To do
This exercise requires every record to be repeated exactly.

Dataset entries

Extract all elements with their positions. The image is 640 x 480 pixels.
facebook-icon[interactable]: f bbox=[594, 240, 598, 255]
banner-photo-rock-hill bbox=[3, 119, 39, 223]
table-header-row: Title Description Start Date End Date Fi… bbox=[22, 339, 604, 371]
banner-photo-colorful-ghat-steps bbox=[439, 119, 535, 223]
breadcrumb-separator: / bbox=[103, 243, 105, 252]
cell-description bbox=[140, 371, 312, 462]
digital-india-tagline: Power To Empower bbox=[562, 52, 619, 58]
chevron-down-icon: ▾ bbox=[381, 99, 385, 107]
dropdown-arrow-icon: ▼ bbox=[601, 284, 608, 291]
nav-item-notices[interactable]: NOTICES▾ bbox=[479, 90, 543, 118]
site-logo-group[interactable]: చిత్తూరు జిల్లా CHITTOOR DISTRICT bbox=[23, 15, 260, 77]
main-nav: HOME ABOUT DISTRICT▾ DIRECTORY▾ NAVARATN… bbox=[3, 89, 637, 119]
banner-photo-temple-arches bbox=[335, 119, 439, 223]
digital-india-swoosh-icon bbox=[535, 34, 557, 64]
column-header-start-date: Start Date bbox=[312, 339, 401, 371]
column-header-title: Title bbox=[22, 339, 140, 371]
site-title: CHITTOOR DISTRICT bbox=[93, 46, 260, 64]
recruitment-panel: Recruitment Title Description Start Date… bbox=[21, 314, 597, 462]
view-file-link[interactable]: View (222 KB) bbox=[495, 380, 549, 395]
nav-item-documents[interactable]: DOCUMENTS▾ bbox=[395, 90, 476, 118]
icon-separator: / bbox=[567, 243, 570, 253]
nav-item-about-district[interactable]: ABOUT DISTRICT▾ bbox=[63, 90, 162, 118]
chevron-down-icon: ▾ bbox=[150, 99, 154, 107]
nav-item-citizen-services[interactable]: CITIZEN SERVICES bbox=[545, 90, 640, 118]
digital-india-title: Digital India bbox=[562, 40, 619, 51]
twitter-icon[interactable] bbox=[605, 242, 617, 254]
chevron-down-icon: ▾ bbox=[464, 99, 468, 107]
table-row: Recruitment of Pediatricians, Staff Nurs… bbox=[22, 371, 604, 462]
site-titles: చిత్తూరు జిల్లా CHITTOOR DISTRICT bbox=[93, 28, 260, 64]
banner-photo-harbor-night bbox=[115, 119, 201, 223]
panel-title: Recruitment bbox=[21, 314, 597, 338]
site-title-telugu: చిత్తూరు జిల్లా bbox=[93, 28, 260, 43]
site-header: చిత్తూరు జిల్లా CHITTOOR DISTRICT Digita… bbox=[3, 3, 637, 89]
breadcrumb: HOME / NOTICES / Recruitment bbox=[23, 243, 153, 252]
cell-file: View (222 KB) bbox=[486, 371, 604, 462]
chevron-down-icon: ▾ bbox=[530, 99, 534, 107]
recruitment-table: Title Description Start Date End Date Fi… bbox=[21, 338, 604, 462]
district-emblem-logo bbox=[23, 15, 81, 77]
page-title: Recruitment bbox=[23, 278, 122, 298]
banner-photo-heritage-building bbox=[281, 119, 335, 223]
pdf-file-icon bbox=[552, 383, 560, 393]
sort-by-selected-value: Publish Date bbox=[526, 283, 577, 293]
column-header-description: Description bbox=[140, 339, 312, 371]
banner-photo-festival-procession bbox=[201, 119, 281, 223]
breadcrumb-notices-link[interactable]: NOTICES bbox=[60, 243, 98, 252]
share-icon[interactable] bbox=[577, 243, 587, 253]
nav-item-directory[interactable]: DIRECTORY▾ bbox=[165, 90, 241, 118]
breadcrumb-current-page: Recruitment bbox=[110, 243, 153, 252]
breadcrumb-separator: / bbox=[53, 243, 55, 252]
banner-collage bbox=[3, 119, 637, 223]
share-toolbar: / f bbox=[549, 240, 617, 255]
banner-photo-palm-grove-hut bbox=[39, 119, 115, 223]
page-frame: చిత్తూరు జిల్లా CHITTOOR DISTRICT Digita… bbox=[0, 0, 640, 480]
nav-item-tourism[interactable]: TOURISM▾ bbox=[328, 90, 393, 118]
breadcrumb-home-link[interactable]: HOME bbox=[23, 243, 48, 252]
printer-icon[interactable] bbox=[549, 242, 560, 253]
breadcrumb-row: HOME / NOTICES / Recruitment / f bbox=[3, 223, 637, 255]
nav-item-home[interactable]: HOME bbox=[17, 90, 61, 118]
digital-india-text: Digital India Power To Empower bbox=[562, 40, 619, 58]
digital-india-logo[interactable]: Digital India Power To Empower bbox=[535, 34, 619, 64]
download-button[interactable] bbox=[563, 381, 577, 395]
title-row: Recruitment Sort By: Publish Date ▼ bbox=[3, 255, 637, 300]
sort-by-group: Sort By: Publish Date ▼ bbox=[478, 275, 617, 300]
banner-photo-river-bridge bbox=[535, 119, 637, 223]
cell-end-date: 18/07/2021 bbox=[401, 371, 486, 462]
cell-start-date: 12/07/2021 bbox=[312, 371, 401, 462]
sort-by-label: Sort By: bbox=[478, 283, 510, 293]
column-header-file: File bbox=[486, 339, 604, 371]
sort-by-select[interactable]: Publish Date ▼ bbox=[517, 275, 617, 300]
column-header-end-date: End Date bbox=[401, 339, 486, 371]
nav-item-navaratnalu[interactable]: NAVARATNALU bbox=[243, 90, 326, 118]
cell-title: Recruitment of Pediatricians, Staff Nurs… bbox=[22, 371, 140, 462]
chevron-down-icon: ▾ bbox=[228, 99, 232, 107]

Solution to the problem
Extract all elements with their positions. The image is 640 x 480 pixels.
facebook-icon[interactable]: f bbox=[594, 240, 598, 255]
banner-photo-rock-hill bbox=[3, 119, 39, 223]
table-header-row: Title Description Start Date End Date Fi… bbox=[22, 339, 604, 371]
banner-photo-colorful-ghat-steps bbox=[439, 119, 535, 223]
breadcrumb-separator: / bbox=[103, 243, 105, 252]
cell-description bbox=[140, 371, 312, 462]
digital-india-tagline: Power To Empower bbox=[562, 52, 619, 58]
chevron-down-icon: ▾ bbox=[381, 99, 385, 107]
dropdown-arrow-icon: ▼ bbox=[601, 284, 608, 291]
nav-item-notices[interactable]: NOTICES▾ bbox=[479, 90, 543, 118]
site-logo-group[interactable]: చిత్తూరు జిల్లా CHITTOOR DISTRICT bbox=[23, 15, 260, 77]
main-nav: HOME ABOUT DISTRICT▾ DIRECTORY▾ NAVARATN… bbox=[3, 89, 637, 119]
banner-photo-temple-arches bbox=[335, 119, 439, 223]
digital-india-swoosh-icon bbox=[535, 34, 557, 64]
column-header-start-date: Start Date bbox=[312, 339, 401, 371]
column-header-title: Title bbox=[22, 339, 140, 371]
site-title: CHITTOOR DISTRICT bbox=[93, 46, 260, 64]
recruitment-panel: Recruitment Title Description Start Date… bbox=[21, 314, 597, 462]
view-file-link[interactable]: View (222 KB) bbox=[495, 380, 549, 395]
nav-item-documents[interactable]: DOCUMENTS▾ bbox=[395, 90, 476, 118]
icon-separator: / bbox=[567, 243, 570, 253]
nav-item-about-district[interactable]: ABOUT DISTRICT▾ bbox=[63, 90, 162, 118]
chevron-down-icon: ▾ bbox=[150, 99, 154, 107]
nav-item-citizen-services[interactable]: CITIZEN SERVICES bbox=[545, 90, 640, 118]
digital-india-title: Digital India bbox=[562, 40, 619, 51]
twitter-icon[interactable] bbox=[605, 242, 617, 254]
chevron-down-icon: ▾ bbox=[464, 99, 468, 107]
table-row: Recruitment of Pediatricians, Staff Nurs… bbox=[22, 371, 604, 462]
site-titles: చిత్తూరు జిల్లా CHITTOOR DISTRICT bbox=[93, 28, 260, 64]
banner-photo-harbor-night bbox=[115, 119, 201, 223]
panel-title: Recruitment bbox=[21, 314, 597, 338]
site-title-telugu: చిత్తూరు జిల్లా bbox=[93, 28, 260, 43]
site-header: చిత్తూరు జిల్లా CHITTOOR DISTRICT Digita… bbox=[3, 3, 637, 89]
breadcrumb: HOME / NOTICES / Recruitment bbox=[23, 243, 153, 252]
cell-file: View (222 KB) bbox=[486, 371, 604, 462]
chevron-down-icon: ▾ bbox=[530, 99, 534, 107]
recruitment-table: Title Description Start Date End Date Fi… bbox=[21, 338, 604, 462]
district-emblem-logo bbox=[23, 15, 81, 77]
page-title: Recruitment bbox=[23, 278, 122, 298]
banner-photo-heritage-building bbox=[281, 119, 335, 223]
pdf-file-icon bbox=[552, 383, 560, 393]
sort-by-selected-value: Publish Date bbox=[526, 283, 577, 293]
column-header-description: Description bbox=[140, 339, 312, 371]
banner-photo-festival-procession bbox=[201, 119, 281, 223]
breadcrumb-notices-link[interactable]: NOTICES bbox=[60, 243, 98, 252]
share-icon[interactable] bbox=[577, 243, 587, 253]
nav-item-directory[interactable]: DIRECTORY▾ bbox=[165, 90, 241, 118]
breadcrumb-current-page: Recruitment bbox=[110, 243, 153, 252]
breadcrumb-separator: / bbox=[53, 243, 55, 252]
banner-collage bbox=[3, 119, 637, 223]
share-toolbar: / f bbox=[549, 240, 617, 255]
banner-photo-palm-grove-hut bbox=[39, 119, 115, 223]
page-frame: చిత్తూరు జిల్లా CHITTOOR DISTRICT Digita… bbox=[0, 0, 640, 480]
nav-item-tourism[interactable]: TOURISM▾ bbox=[328, 90, 393, 118]
breadcrumb-home-link[interactable]: HOME bbox=[23, 243, 48, 252]
printer-icon[interactable] bbox=[549, 242, 560, 253]
breadcrumb-row: HOME / NOTICES / Recruitment / f bbox=[3, 223, 637, 255]
nav-item-home[interactable]: HOME bbox=[17, 90, 61, 118]
digital-india-text: Digital India Power To Empower bbox=[562, 40, 619, 58]
digital-india-logo[interactable]: Digital India Power To Empower bbox=[535, 34, 619, 64]
download-button[interactable] bbox=[563, 381, 577, 395]
title-row: Recruitment Sort By: Publish Date ▼ bbox=[3, 255, 637, 300]
sort-by-group: Sort By: Publish Date ▼ bbox=[478, 275, 617, 300]
banner-photo-river-bridge bbox=[535, 119, 637, 223]
cell-end-date: 18/07/2021 bbox=[401, 371, 486, 462]
cell-start-date: 12/07/2021 bbox=[312, 371, 401, 462]
sort-by-label: Sort By: bbox=[478, 283, 510, 293]
column-header-file: File bbox=[486, 339, 604, 371]
sort-by-select[interactable]: Publish Date ▼ bbox=[517, 275, 617, 300]
column-header-end-date: End Date bbox=[401, 339, 486, 371]
nav-item-navaratnalu[interactable]: NAVARATNALU bbox=[243, 90, 326, 118]
cell-title: Recruitment of Pediatricians, Staff Nurs… bbox=[22, 371, 140, 462]
chevron-down-icon: ▾ bbox=[228, 99, 232, 107]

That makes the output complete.